■ Saved entries:
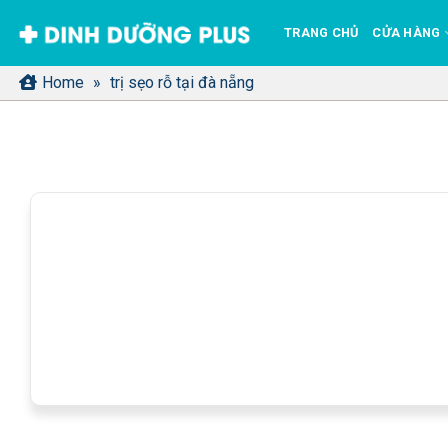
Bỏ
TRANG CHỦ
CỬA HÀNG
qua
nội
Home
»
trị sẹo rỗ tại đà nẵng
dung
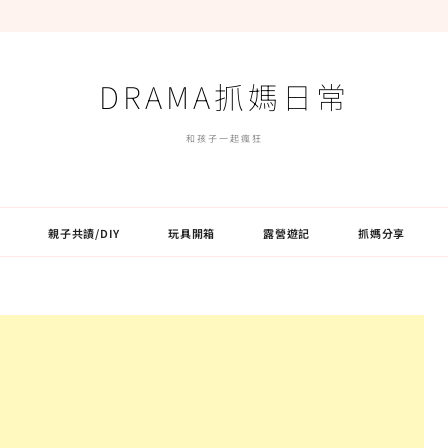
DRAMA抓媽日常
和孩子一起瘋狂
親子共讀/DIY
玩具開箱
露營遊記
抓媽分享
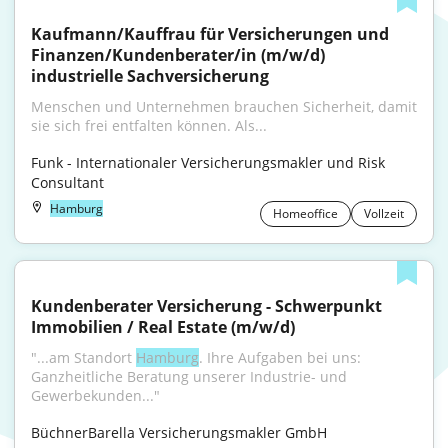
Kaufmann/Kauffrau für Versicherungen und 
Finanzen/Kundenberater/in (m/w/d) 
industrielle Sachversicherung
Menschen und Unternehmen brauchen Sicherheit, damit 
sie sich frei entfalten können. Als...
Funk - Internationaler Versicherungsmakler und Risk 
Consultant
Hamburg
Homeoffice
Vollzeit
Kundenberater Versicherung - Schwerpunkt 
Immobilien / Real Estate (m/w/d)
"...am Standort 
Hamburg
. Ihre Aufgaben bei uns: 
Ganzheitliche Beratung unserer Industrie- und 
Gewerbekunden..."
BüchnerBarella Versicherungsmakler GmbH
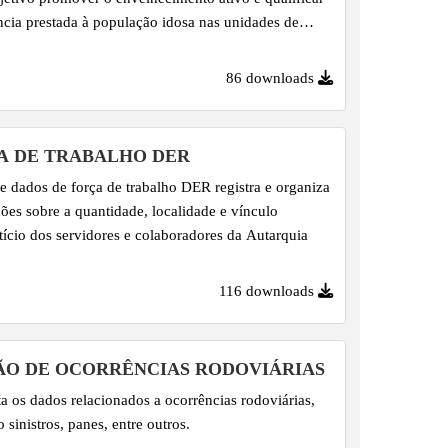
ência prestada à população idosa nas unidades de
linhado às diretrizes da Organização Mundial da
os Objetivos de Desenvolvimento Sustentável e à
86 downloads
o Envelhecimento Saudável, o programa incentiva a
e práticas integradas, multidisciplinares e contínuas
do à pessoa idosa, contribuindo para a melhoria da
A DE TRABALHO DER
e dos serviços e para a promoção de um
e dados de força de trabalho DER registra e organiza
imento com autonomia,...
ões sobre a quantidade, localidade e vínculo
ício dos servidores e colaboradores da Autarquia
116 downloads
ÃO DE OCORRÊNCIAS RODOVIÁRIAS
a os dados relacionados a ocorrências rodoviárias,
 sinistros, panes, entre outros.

--

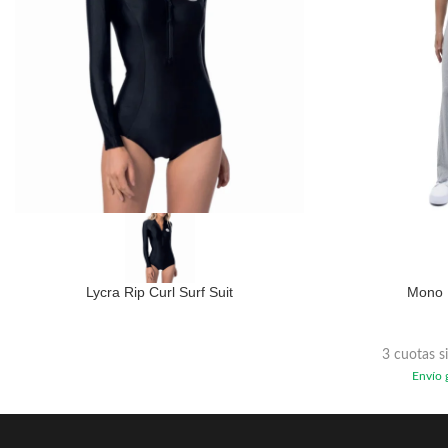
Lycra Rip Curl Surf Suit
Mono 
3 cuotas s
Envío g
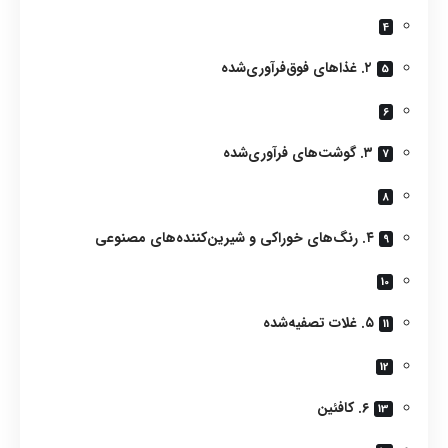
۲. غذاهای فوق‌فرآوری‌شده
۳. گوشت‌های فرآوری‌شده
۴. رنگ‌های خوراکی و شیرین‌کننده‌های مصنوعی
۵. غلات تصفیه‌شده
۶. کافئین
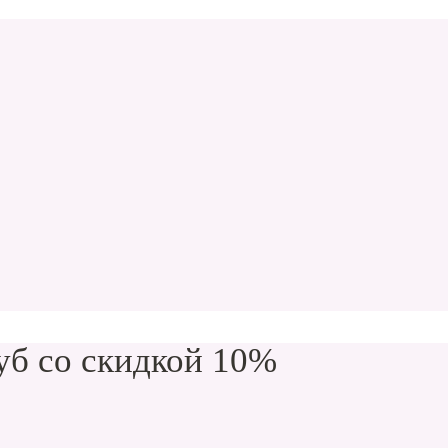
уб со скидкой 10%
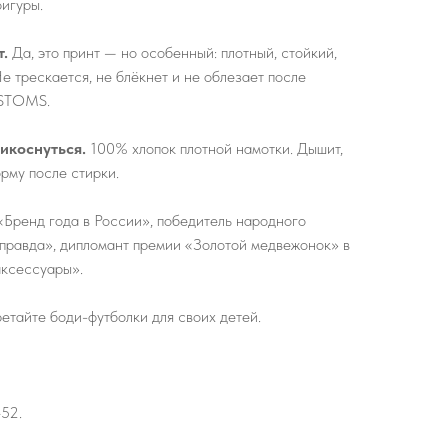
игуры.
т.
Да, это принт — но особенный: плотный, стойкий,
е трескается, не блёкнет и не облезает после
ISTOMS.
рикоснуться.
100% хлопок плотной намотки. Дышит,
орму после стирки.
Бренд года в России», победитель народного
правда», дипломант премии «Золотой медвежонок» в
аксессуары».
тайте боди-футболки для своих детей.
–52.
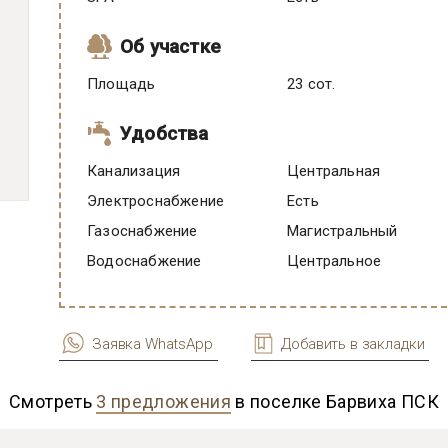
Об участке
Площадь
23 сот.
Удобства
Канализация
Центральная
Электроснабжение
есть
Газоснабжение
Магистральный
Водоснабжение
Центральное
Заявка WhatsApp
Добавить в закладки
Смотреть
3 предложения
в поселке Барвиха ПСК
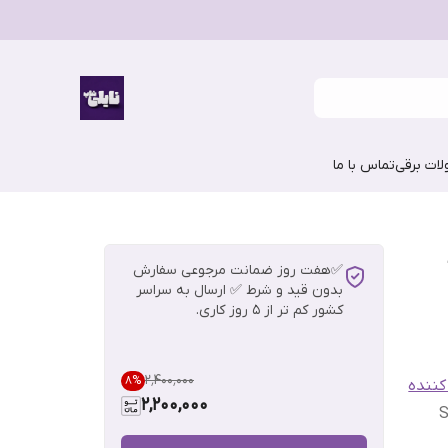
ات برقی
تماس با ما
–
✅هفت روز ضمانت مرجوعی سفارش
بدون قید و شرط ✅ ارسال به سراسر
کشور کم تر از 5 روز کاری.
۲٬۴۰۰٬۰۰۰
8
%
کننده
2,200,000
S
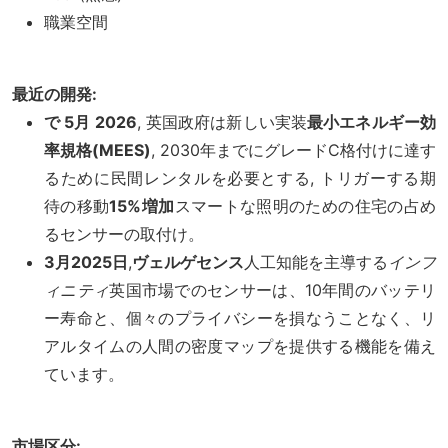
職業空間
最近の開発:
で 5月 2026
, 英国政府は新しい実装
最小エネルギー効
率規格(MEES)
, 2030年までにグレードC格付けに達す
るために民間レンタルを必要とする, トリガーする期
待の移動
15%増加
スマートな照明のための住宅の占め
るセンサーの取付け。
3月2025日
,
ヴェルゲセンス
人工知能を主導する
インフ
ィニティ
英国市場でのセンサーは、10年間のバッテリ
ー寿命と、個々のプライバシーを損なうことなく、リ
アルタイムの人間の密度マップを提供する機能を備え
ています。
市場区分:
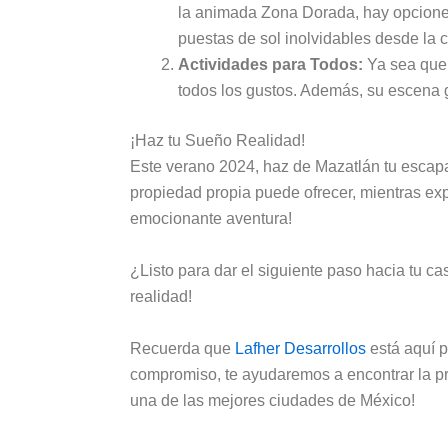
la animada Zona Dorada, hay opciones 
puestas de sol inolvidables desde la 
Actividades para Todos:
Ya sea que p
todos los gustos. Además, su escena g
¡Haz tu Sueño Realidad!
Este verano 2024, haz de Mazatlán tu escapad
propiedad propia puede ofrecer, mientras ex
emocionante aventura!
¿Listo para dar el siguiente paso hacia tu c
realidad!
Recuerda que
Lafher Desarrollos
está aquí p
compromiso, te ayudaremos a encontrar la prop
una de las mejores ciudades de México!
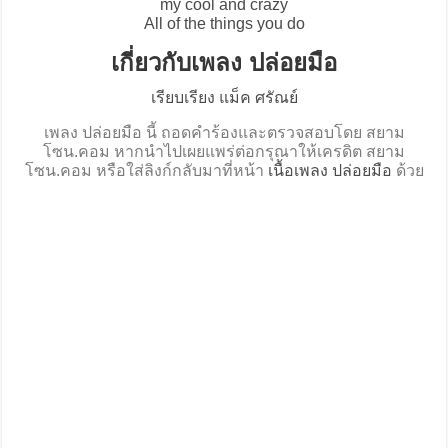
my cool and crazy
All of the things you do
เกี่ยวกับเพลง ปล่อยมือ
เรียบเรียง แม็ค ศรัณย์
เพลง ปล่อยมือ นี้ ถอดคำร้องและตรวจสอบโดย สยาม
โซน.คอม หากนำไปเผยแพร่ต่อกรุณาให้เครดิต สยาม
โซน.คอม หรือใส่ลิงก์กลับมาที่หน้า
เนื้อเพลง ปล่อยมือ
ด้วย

■ Your objective:
Copy the lines above exactly, starting at the one with "Kundenberater Versicherung - Schwerpunkt" and ending at the one with "sinistros, panes, entre outros.", both included. Leave out any pictures and add nothing else.

■ Exercise solution:
Kundenberater Versicherung - Schwerpunkt 
Immobilien / Real Estate (m/w/d)
"...am Standort 
Hamburg
. Ihre Aufgaben bei uns: 
Ganzheitliche Beratung unserer Industrie- und 
Gewerbekunden..."
BüchnerBarella Versicherungsmakler GmbH
ência prestada à população idosa nas unidades de
linhado às diretrizes da Organização Mundial da
os Objetivos de Desenvolvimento Sustentável e à
86 downloads
o Envelhecimento Saudável, o programa incentiva a
e práticas integradas, multidisciplinares e contínuas
do à pessoa idosa, contribuindo para a melhoria da
A DE TRABALHO DER
e dos serviços e para a promoção de um
e dados de força de trabalho DER registra e organiza
imento com autonomia,...
ões sobre a quantidade, localidade e vínculo
ício dos servidores e colaboradores da Autarquia
116 downloads
ÃO DE OCORRÊNCIAS RODOVIÁRIAS
a os dados relacionados a ocorrências rodoviárias,
 sinistros, panes, entre outros.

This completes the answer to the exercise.